The 1970s saw further improvements being made to the wards, with better furniture and floor coverings of carpet or PVC. A purpose-built Chiropody Unit was installed, and an outside ward was converted into a Day Hospital for the elderly, mentally frail, complementing the existing Day Centre used for younger, more acute, patients. Later, this Day Hospital for the elderly was improved to include beds for assessment purposes. A patients’ clothing department was also developed to provide individual personal clothing for all medium and long-stay patients. Because of the condition of the boilers at Hill End, the boiler at Cell Barnes Hospital was enlarged to enable it to provide steam to Hill End, via a pipe link both above and below ground level, and the Hill End boilers eventually closed down in 1974.

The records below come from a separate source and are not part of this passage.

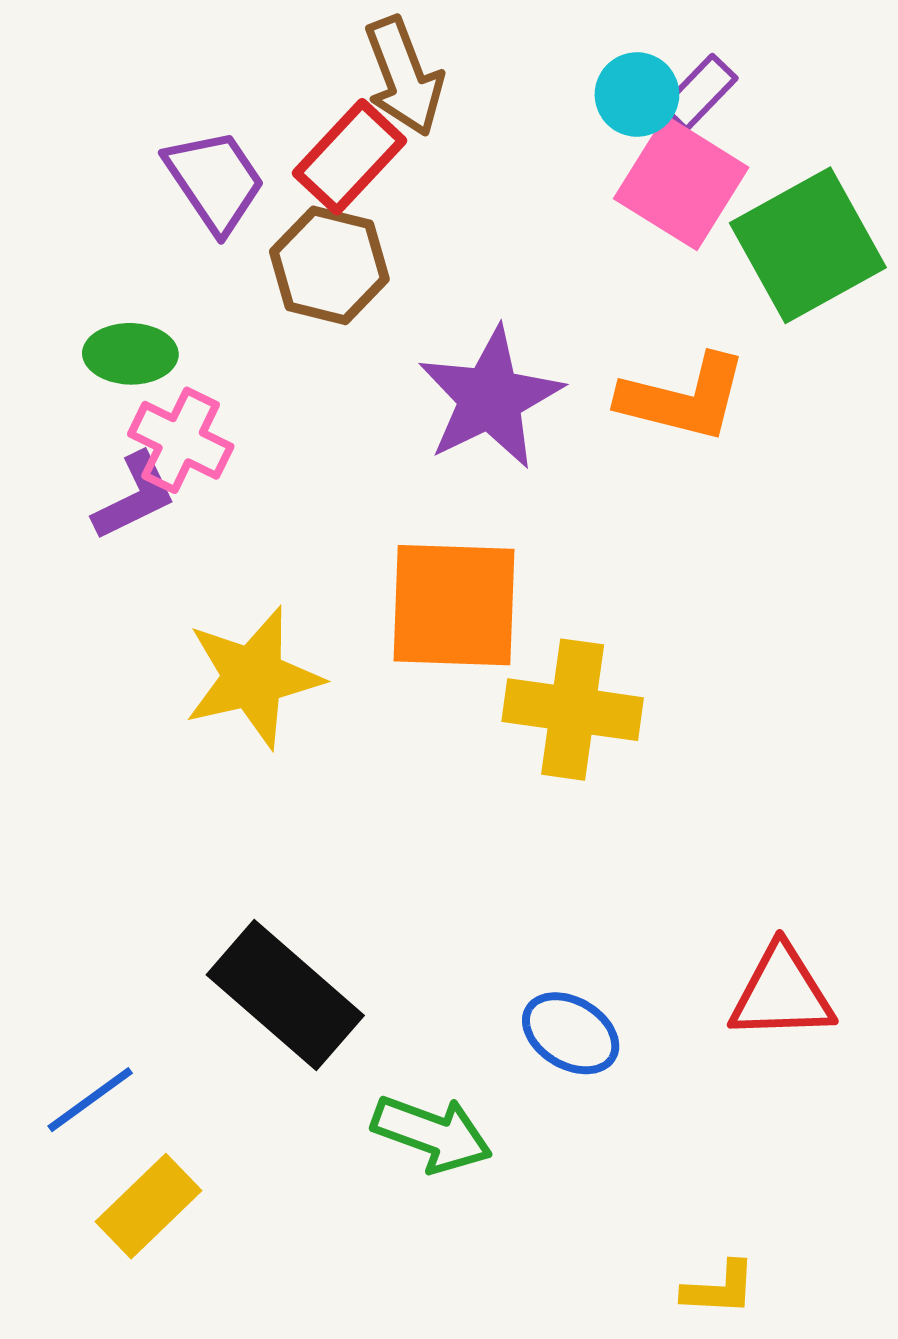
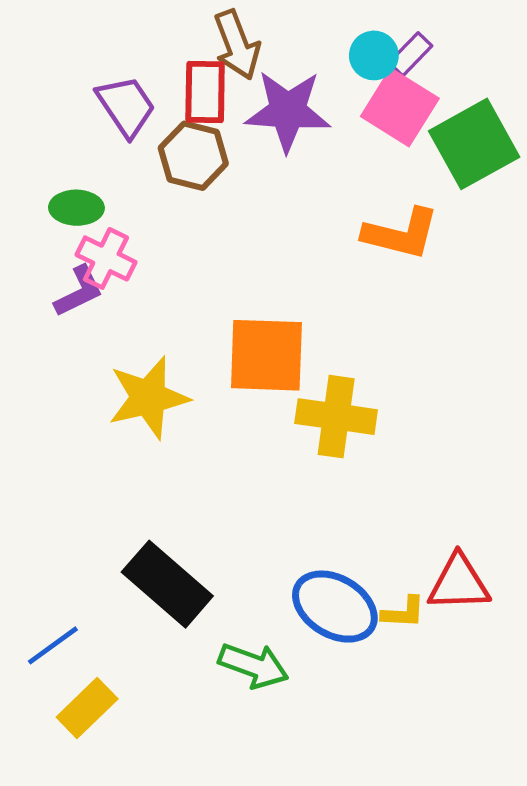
red rectangle: (349, 157) -> (205, 92), turned -42
purple star: (490, 398) -> (288, 111), moved, turned 30
blue ellipse: (571, 1033) -> (335, 607), size x1.5
yellow L-shape: (719, 1289) -> (403, 612), moved

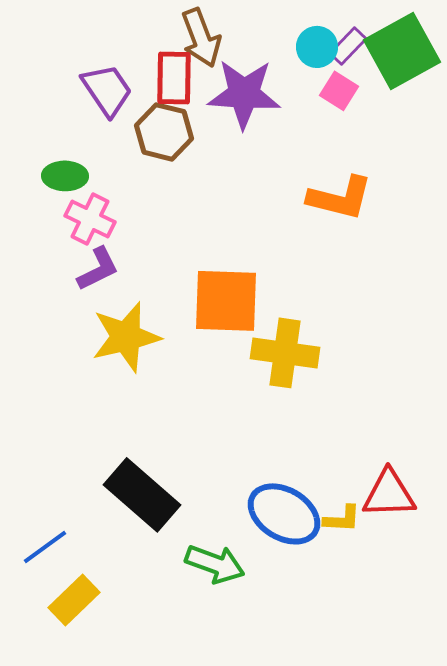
pink square: (400, 107) -> (339, 91), size x0.6
green square: (474, 144) -> (402, 51), moved
purple L-shape: (79, 291) -> (98, 269), moved

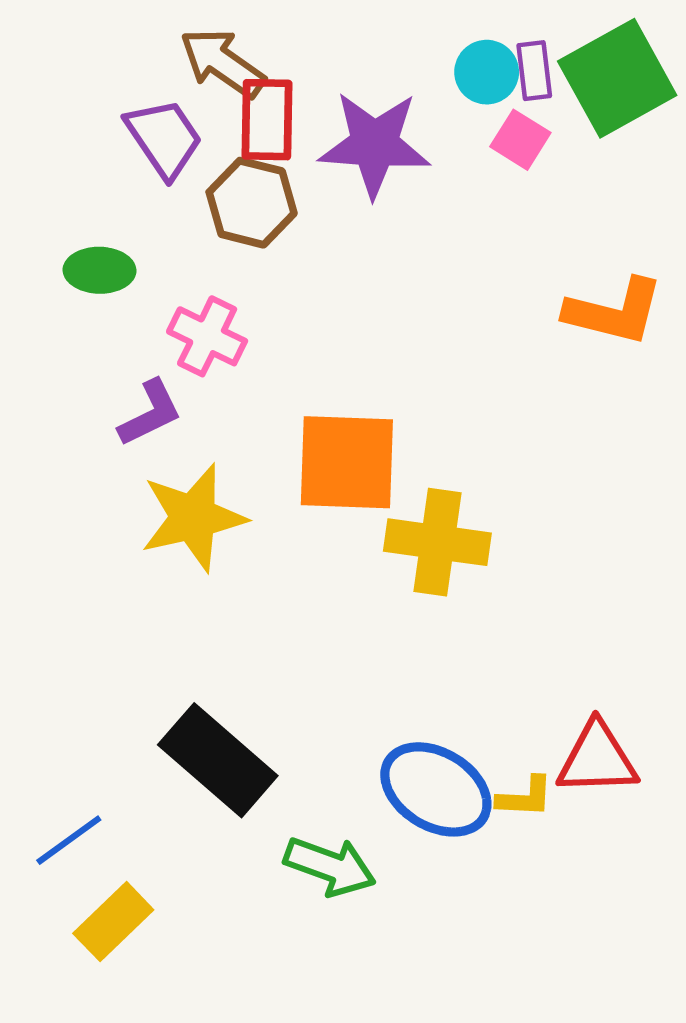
brown arrow: (201, 38) -> (222, 63), moved, turned 146
purple rectangle: (348, 46) -> (534, 71), turned -51
orange L-shape: (340, 198) -> (614, 312), moved
pink cross: (90, 219) -> (207, 336), moved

Further improvements were made including better recreational facilities, Industrial Therapy and Art Therapy. The number of in-patients began to decrease during the 1970s, from 561 in 1974, to 426 in 1980. The early 1980s saw the building of a large central store on a site previously used by the garden department.
A new Mental Health Act (1983) came into force, which included improvements for the rights of detained patients, and programmes were developed to prepare patients for living outside in the community. By the mid 80s, it was evident that Hill End would be closed down as soon as possible and the numbers of patients were considerably reduced. Demolition of unused buildings began, and in 1994, the building of the first houses on the site started. Just before the actual closure on November 29th 1995, a special exhibition was held in the Alexandra Ward, commemorating the life of Hill End. This was followed by a special function for Hill End staff, past and present.
The Highfield Park Trust and the NHS Partnership Trust have erected an information board in the Hill End Commemorative Garden showing the layout of Hill End Hospital , photographs and a brief history. The Garden is also a “touchstone” where former staff, patients and relatives can quietly reflect on the life and times of Hill End and their part in it.